Exercise instructions → Type out the full set of entries again, unchanged.

(Beginning of Task data)

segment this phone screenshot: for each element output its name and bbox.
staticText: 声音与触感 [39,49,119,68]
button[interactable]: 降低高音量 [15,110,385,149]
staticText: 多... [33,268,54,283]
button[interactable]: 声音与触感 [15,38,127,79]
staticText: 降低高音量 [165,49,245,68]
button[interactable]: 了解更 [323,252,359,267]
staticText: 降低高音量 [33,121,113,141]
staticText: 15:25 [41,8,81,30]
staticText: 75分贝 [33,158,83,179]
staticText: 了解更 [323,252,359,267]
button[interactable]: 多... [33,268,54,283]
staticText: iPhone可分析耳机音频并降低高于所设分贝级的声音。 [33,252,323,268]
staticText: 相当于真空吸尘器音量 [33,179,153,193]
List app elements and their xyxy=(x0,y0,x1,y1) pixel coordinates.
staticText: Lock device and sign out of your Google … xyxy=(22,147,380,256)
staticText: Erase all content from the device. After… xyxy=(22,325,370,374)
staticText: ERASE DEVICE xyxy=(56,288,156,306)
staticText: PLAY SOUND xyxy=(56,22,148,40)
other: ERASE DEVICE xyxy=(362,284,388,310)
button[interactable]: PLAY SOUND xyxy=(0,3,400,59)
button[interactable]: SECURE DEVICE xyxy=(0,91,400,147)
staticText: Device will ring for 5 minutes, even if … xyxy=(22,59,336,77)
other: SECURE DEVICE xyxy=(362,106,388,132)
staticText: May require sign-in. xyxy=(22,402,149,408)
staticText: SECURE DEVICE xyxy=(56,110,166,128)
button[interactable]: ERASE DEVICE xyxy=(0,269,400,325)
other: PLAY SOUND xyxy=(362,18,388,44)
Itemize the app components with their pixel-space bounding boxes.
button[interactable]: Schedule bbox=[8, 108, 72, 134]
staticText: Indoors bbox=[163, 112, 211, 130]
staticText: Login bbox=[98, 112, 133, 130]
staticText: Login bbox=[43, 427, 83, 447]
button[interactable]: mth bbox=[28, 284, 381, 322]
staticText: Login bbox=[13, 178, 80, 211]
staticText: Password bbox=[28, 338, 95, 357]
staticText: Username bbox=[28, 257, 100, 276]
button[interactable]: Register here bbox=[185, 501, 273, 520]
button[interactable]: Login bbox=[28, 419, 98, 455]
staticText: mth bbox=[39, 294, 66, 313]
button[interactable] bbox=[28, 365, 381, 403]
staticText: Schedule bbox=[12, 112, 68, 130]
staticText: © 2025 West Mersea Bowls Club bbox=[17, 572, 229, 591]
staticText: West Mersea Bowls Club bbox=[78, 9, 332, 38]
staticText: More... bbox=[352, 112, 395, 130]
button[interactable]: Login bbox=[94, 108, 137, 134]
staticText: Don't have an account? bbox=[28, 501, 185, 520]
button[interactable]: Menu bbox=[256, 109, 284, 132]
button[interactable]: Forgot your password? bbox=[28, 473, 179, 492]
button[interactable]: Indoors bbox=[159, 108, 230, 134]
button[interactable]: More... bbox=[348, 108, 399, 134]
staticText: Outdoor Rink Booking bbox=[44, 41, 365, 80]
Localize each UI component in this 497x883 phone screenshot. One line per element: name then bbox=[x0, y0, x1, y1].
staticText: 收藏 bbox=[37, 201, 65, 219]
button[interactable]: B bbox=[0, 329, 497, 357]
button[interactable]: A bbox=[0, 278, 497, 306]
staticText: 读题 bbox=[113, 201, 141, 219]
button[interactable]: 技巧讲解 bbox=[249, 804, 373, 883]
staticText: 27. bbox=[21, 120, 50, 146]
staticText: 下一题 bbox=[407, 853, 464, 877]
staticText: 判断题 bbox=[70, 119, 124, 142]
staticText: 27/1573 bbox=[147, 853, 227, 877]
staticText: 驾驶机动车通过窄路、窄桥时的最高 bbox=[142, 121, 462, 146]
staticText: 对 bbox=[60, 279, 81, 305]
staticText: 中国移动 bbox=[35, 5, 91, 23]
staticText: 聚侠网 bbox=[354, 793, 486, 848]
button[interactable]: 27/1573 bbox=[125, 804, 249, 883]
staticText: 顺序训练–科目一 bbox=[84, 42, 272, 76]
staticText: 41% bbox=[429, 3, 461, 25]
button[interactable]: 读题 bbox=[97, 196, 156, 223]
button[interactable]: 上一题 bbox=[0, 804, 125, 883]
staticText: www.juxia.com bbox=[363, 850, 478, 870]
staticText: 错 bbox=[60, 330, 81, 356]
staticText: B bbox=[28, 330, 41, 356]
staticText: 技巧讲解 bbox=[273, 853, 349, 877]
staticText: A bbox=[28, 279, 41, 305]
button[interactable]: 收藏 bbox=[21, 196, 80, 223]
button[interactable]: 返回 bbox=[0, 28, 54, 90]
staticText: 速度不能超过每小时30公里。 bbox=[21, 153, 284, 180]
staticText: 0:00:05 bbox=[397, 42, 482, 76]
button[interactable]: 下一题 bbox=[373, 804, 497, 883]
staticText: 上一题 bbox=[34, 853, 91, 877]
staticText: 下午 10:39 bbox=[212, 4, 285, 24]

(End of Task data)

Answer to this problem →
segment this phone screenshot: for each element output its name and bbox.
staticText: 声音与触感 [39,49,119,68]
button[interactable]: 降低高音量 [15,110,385,149]
staticText: 多... [33,268,54,283]
button[interactable]: 声音与触感 [15,38,127,79]
staticText: 降低高音量 [165,49,245,68]
button[interactable]: 了解更 [323,252,359,267]
staticText: 降低高音量 [33,121,113,141]
staticText: 15:25 [41,8,81,30]
staticText: 75分贝 [33,158,83,179]
staticText: 了解更 [323,252,359,267]
button[interactable]: 多... [33,268,54,283]
staticText: iPhone可分析耳机音频并降低高于所设分贝级的声音。 [33,252,323,268]
staticText: 相当于真空吸尘器音量 [33,179,153,193]
List app elements and their xyxy=(x0,y0,x1,y1) pixel coordinates.
staticText: Lock device and sign out of your Google … xyxy=(22,147,380,256)
staticText: Erase all content from the device. After… xyxy=(22,325,370,374)
staticText: ERASE DEVICE xyxy=(56,288,156,306)
staticText: PLAY SOUND xyxy=(56,22,148,40)
other: ERASE DEVICE xyxy=(362,284,388,310)
button[interactable]: PLAY SOUND xyxy=(0,3,400,59)
button[interactable]: SECURE DEVICE xyxy=(0,91,400,147)
staticText: Device will ring for 5 minutes, even if … xyxy=(22,59,336,77)
other: SECURE DEVICE xyxy=(362,106,388,132)
staticText: May require sign-in. xyxy=(22,402,149,408)
staticText: SECURE DEVICE xyxy=(56,110,166,128)
button[interactable]: ERASE DEVICE xyxy=(0,269,400,325)
other: PLAY SOUND xyxy=(362,18,388,44)
Itemize the app components with their pixel-space bounding boxes.
button[interactable]: Schedule bbox=[8, 108, 72, 134]
staticText: Indoors bbox=[163, 112, 211, 130]
staticText: Login bbox=[98, 112, 133, 130]
staticText: Login bbox=[43, 427, 83, 447]
button[interactable]: mth bbox=[28, 284, 381, 322]
staticText: Login bbox=[13, 178, 80, 211]
staticText: Password bbox=[28, 338, 95, 357]
staticText: Username bbox=[28, 257, 100, 276]
button[interactable]: Register here bbox=[185, 501, 273, 520]
button[interactable]: Login bbox=[28, 419, 98, 455]
staticText: mth bbox=[39, 294, 66, 313]
button[interactable] bbox=[28, 365, 381, 403]
staticText: Schedule bbox=[12, 112, 68, 130]
staticText: © 2025 West Mersea Bowls Club bbox=[17, 572, 229, 591]
staticText: West Mersea Bowls Club bbox=[78, 9, 332, 38]
staticText: More... bbox=[352, 112, 395, 130]
button[interactable]: Login bbox=[94, 108, 137, 134]
staticText: Don't have an account? bbox=[28, 501, 185, 520]
button[interactable]: Menu bbox=[256, 109, 284, 132]
button[interactable]: Forgot your password? bbox=[28, 473, 179, 492]
button[interactable]: Indoors bbox=[159, 108, 230, 134]
button[interactable]: More... bbox=[348, 108, 399, 134]
staticText: Outdoor Rink Booking bbox=[44, 41, 365, 80]
Localize each UI component in this 497x883 phone screenshot. One line per element: name then bbox=[x0, y0, x1, y1].
staticText: 收藏 bbox=[37, 201, 65, 219]
button[interactable]: B bbox=[0, 329, 497, 357]
button[interactable]: A bbox=[0, 278, 497, 306]
staticText: 读题 bbox=[113, 201, 141, 219]
button[interactable]: 技巧讲解 bbox=[249, 804, 373, 883]
staticText: 27. bbox=[21, 120, 50, 146]
staticText: 下一题 bbox=[407, 853, 464, 877]
staticText: 判断题 bbox=[70, 119, 124, 142]
staticText: 27/1573 bbox=[147, 853, 227, 877]
staticText: 驾驶机动车通过窄路、窄桥时的最高 bbox=[142, 121, 462, 146]
staticText: 对 bbox=[60, 279, 81, 305]
staticText: 中国移动 bbox=[35, 5, 91, 23]
staticText: 聚侠网 bbox=[354, 793, 486, 848]
button[interactable]: 27/1573 bbox=[125, 804, 249, 883]
staticText: 顺序训练–科目一 bbox=[84, 42, 272, 76]
staticText: 41% bbox=[429, 3, 461, 25]
button[interactable]: 读题 bbox=[97, 196, 156, 223]
button[interactable]: 上一题 bbox=[0, 804, 125, 883]
staticText: www.juxia.com bbox=[363, 850, 478, 870]
staticText: 错 bbox=[60, 330, 81, 356]
staticText: B bbox=[28, 330, 41, 356]
staticText: 技巧讲解 bbox=[273, 853, 349, 877]
staticText: A bbox=[28, 279, 41, 305]
button[interactable]: 收藏 bbox=[21, 196, 80, 223]
button[interactable]: 返回 bbox=[0, 28, 54, 90]
staticText: 速度不能超过每小时30公里。 bbox=[21, 153, 284, 180]
staticText: 0:00:05 bbox=[397, 42, 482, 76]
button[interactable]: 下一题 bbox=[373, 804, 497, 883]
staticText: 上一题 bbox=[34, 853, 91, 877]
staticText: 下午 10:39 bbox=[212, 4, 285, 24]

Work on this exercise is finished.